In the absence of oxygen:
The solution: anaerobic pathways that regenerate NAD⁺ from reduced NAD without using the ETC, allowing glycolysis to continue producing a small amount of ATP.
Exam Tip: The purpose of anaerobic respiration is NOT primarily to produce ATP — it is to regenerate NAD⁺ so that glycolysis can continue to produce ATP by substrate-level phosphorylation.

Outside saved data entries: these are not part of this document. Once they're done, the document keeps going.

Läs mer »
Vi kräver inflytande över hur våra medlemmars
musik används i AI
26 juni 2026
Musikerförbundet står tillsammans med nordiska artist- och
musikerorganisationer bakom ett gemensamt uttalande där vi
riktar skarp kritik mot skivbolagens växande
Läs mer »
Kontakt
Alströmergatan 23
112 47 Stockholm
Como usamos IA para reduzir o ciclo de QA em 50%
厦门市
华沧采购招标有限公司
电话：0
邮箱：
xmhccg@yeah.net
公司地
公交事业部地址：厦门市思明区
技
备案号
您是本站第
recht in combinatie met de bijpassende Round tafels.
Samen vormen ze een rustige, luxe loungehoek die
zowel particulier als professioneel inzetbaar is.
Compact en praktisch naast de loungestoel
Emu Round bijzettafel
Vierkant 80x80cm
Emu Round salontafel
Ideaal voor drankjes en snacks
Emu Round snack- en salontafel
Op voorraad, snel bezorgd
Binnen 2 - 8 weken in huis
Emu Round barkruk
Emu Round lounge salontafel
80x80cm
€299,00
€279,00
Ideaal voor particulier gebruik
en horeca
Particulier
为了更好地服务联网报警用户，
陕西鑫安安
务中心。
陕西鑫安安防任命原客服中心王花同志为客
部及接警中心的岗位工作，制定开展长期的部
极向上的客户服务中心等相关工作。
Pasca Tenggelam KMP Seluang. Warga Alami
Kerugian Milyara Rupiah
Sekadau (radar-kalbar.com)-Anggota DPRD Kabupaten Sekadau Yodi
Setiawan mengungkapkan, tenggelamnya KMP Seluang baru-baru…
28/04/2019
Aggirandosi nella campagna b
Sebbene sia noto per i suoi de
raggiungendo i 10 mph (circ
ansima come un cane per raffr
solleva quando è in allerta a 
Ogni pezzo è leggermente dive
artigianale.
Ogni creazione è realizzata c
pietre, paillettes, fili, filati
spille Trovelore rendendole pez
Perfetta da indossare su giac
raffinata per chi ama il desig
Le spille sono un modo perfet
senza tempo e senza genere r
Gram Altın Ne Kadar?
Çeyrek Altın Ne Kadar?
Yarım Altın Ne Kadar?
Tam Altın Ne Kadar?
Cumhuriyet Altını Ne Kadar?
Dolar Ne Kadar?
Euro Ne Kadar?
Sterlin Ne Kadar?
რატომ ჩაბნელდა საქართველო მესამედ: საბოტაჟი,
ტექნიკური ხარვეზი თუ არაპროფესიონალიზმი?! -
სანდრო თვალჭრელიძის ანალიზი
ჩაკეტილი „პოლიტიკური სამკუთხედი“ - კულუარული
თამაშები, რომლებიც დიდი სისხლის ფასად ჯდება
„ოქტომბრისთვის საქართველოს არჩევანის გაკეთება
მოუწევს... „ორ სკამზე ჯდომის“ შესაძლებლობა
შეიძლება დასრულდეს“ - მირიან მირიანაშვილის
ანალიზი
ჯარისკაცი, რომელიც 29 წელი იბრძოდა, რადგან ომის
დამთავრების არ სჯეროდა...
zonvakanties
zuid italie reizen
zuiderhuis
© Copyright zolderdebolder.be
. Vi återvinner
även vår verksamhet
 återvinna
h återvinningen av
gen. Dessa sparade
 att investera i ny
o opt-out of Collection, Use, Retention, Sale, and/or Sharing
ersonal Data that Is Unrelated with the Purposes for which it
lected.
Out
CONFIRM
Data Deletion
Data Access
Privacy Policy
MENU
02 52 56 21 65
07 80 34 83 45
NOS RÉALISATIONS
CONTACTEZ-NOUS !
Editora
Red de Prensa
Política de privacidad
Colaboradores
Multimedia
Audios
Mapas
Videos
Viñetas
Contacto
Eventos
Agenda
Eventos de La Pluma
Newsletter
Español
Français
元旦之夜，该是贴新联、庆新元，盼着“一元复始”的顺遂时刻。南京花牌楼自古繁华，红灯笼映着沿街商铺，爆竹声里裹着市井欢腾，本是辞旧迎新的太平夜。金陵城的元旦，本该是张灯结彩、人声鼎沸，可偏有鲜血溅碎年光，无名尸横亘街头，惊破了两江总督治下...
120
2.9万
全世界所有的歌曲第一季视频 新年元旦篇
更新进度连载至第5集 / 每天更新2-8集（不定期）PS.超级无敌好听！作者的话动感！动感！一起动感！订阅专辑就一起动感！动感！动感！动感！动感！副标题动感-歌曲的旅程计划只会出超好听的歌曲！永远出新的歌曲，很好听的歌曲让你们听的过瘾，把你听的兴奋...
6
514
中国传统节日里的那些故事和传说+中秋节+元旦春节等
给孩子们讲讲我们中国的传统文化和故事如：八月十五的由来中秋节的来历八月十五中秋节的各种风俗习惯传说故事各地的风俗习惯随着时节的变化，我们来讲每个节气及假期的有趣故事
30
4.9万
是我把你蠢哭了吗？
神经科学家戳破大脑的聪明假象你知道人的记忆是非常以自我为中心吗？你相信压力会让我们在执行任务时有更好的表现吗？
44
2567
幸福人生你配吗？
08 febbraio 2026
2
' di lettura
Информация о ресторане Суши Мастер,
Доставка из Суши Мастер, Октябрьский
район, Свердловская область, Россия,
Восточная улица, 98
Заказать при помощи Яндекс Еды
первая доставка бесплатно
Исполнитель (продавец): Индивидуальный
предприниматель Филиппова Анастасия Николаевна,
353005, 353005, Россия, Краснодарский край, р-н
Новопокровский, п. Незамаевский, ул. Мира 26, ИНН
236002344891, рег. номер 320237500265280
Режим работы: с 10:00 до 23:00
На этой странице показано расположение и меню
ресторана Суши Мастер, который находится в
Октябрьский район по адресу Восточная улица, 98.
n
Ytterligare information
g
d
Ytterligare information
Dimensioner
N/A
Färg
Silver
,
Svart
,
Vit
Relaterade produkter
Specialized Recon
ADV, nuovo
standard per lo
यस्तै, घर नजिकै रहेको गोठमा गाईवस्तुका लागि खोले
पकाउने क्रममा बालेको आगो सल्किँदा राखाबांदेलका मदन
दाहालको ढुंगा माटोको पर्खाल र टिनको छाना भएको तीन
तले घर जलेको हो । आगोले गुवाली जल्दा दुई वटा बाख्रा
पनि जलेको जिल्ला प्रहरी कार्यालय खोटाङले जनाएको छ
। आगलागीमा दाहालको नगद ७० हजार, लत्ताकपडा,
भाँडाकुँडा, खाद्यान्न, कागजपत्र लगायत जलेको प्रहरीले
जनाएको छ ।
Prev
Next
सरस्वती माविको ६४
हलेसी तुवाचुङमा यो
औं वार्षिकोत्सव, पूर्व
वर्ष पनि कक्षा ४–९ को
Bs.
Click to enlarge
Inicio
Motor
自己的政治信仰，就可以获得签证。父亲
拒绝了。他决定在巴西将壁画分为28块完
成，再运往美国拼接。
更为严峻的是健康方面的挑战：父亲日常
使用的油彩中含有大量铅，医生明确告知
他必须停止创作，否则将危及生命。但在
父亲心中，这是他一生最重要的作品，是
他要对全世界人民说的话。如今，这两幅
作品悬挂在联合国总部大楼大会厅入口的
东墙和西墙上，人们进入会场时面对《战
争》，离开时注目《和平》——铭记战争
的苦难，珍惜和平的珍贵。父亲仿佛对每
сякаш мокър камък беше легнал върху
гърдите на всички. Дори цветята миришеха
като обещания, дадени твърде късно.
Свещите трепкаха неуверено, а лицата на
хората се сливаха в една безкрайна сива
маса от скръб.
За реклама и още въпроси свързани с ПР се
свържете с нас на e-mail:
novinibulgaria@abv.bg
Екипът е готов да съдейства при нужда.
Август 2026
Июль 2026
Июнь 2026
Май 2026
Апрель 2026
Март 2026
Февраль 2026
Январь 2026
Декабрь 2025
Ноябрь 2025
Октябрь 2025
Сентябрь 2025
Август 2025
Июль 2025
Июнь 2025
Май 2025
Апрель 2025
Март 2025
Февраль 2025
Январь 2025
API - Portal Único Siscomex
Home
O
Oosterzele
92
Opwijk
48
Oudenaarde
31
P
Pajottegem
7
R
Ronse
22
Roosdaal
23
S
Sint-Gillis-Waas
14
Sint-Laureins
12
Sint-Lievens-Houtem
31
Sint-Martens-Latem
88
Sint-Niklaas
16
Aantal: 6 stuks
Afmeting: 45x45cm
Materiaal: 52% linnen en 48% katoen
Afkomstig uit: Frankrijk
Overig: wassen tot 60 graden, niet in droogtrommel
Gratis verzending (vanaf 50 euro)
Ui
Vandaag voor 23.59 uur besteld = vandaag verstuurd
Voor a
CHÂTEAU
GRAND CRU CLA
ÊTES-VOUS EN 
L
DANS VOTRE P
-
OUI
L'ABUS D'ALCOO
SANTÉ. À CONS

In mammalian muscle cells during vigorous exercise, oxygen supply cannot meet demand. The anaerobic pathway used is:
Pyruvate + Reduced NAD → Lactate + NAD⁺
| Feature | Detail |
|---|---|
| Enzyme | Lactate dehydrogenase |
| Input | Pyruvate (3C) + reduced NAD |
| Output | Lactate (3C) + NAD⁺ |
| Reversible? | Yes — lactate can be converted back to pyruvate when oxygen is available |
| CO₂ produced? | No — lactate has the same number of carbon atoms as pyruvate |
Glucose → 2 Lactate + 2 ATP (net)
Exam Tip: Lactate is NOT a "waste product" that is simply excreted. It is transported to the liver in the blood, where it is converted back to pyruvate and then either oxidised aerobically or converted to glucose via gluconeogenesis.
In yeast and some plant cells under anaerobic conditions, a different pathway is used:
Pyruvate (3C) → Ethanal (acetaldehyde, 2C) + CO₂
This reaction is catalysed by pyruvate decarboxylase and requires the coenzyme thiamine pyrophosphate (TPP).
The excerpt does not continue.